The study found that:
The survey funded by the Nevada Department of Human Resources, gathered information from 354 child care center directors, 1,577 teachers and 634 parents. It also included 159 non-licensed child care providers who work out of their homes and deal with small numbers of children. The average family care giver earns $15,000 a year when business and home expenses are considered.
"The average starting salary for (child care) teachers is $15,500 and for aides $13,000," Essa said. "If you are a single mom with one or two children, you certainly fall below the poverty level. The people who are in the field are not in it because of the big bucks they're making."
Essa said the study found that the highest quality care generally came from facilities that paid the highest salaries.

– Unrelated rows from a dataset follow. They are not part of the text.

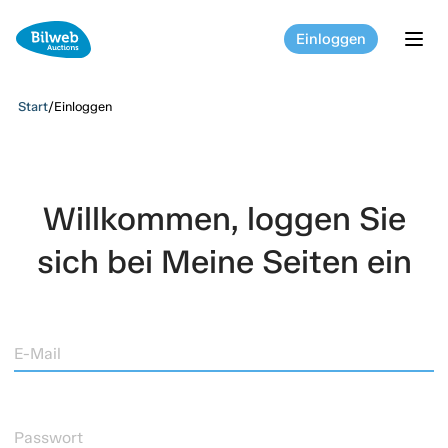
Einloggen
tog
Start
/
Einloggen
Willkommen, loggen Sie
sich bei Meine Seiten ein
E-Mail
Passwort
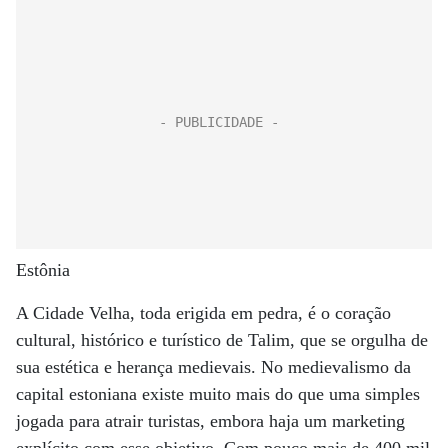
Estônia
A Cidade Velha, toda erigida em pedra, é o coração
cultural, histórico e turístico de Talim, que se orgulha de
sua estética e herança medievais. No medievalismo da
capital estoniana existe muito mais do que uma simples
jogada para atrair turistas, embora haja um marketing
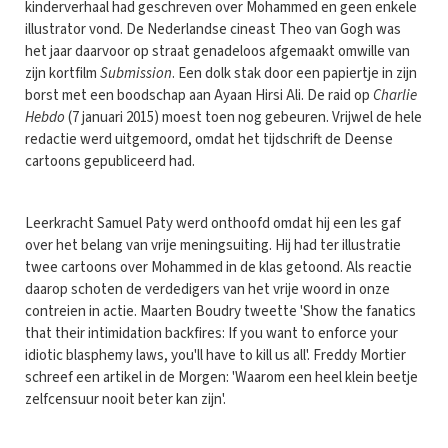
kinderverhaal had geschreven over Mohammed en geen enkele
illustrator vond. De Nederlandse cineast Theo van Gogh was
het jaar daarvoor op straat genadeloos afgemaakt omwille van
zijn kortfilm
Submission
. Een dolk stak door een papiertje in zijn
borst met een boodschap aan Ayaan Hirsi Ali. De raid op
Charlie
Hebdo
(7 januari 2015) moest toen nog gebeuren. Vrijwel de hele
redactie werd uitgemoord, omdat het tijdschrift de Deense
cartoons gepubliceerd had.
Leerkracht Samuel Paty werd onthoofd omdat hij een les gaf
over het belang van vrije meningsuiting. Hij had ter illustratie
twee cartoons over Mohammed in de klas getoond. Als reactie
daarop schoten de verdedigers van het vrije woord in onze
contreien in actie. Maarten Boudry tweette 'Show the fanatics
that their intimidation backfires: If you want to enforce your
idiotic blasphemy laws, you'll have to kill us all'. Freddy Mortier
schreef een artikel in de Morgen: 'Waarom een heel klein beetje
zelfcensuur nooit beter kan zijn'.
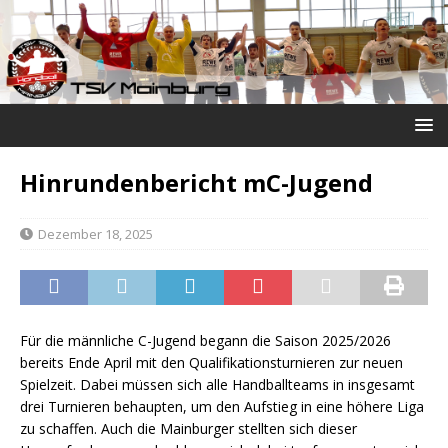
Hinrundenbericht mC-Jugend
Dezember 18, 2025
Für die männliche C-Jugend begann die Saison 2025/2026
bereits Ende April mit den Qualifikationsturnieren zur neuen
Spielzeit. Dabei müssen sich alle Handballteams in insgesamt
drei Turnieren behaupten, um den Aufstieg in eine höhere Liga
zu schaffen. Auch die Mainburger stellten sich dieser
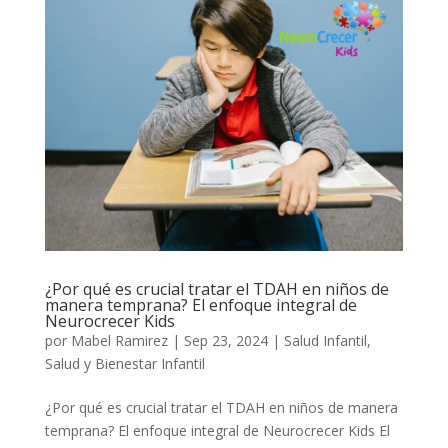
¿Por qué es crucial tratar el TDAH en niños de
manera temprana? El enfoque integral de
Neurocrecer Kids
por
Mabel Ramirez
|
Sep 23, 2024
|
Salud Infantil
,
Salud y Bienestar Infantil
¿Por qué es crucial tratar el TDAH en niños de manera
temprana? El enfoque integral de Neurocrecer Kids El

"Previous studies have shown the relationship between pay and high quality care," she said.
She said better-trained teachers and center directors also would improve child care but a low percentage have taken advantage of state scholarship programs aimed at improving their grasp of early childhood education. Only 21 percent of directors and 13 percent of teachers have used the scholarships.
The state has established adult-to-child ratios that licensed child care facilities are required to maintain. A majority of facilities meet those standards for all age groups.
But the study found that 43 percent of the centers that handle infants did not meet those standards. The ratio requirements also were not met in 21 percent of the centers that handle toddlers, 18 percent that have preschoolers and 14 percent with school-age children.
"It's possible we have work to do," Essa said of those findings. "But standards in Nevada are higher than professionally directed and maybe they're higher than they should be."
Nevada, though, is one of the only states that has no standards that address the number of children that can be grouped together at a facility, Essa said.
The study found that 40 percent of child care centers with infants have groups of 11 or more. Among centers that handle toddlers, 38 percent have groups of 14 or more. More than one-third of all facilities with preschoolers have groups of 19 or more. And nearly one-fourth of all facilities with school-age children have groups of 31 or more.
The study did not attempt to gauge the economic health of child care facilities in the state but made reference to the cost of such care and the problem many centers have of remaining in business.
"Many parents find the cost of child care prohibitive, often having to make choices between paying for child care and meeting other essential needs for their families," the study reported. "In fact, more than three-fourths of Nevada child care center directors reported that at least some parents in their centers are behind in their payments for child care.
"Almost 60 percent of directors also indicate that their centers are owed substantial amounts of money, putting their own businesses at risk."
Essa's presentation, made at the Donald W. Reynolds Scouting Resource Center at 7220 S. Paradise Road, was sponsored by Nevada Kids Count, a nonprofit child advocacy research group.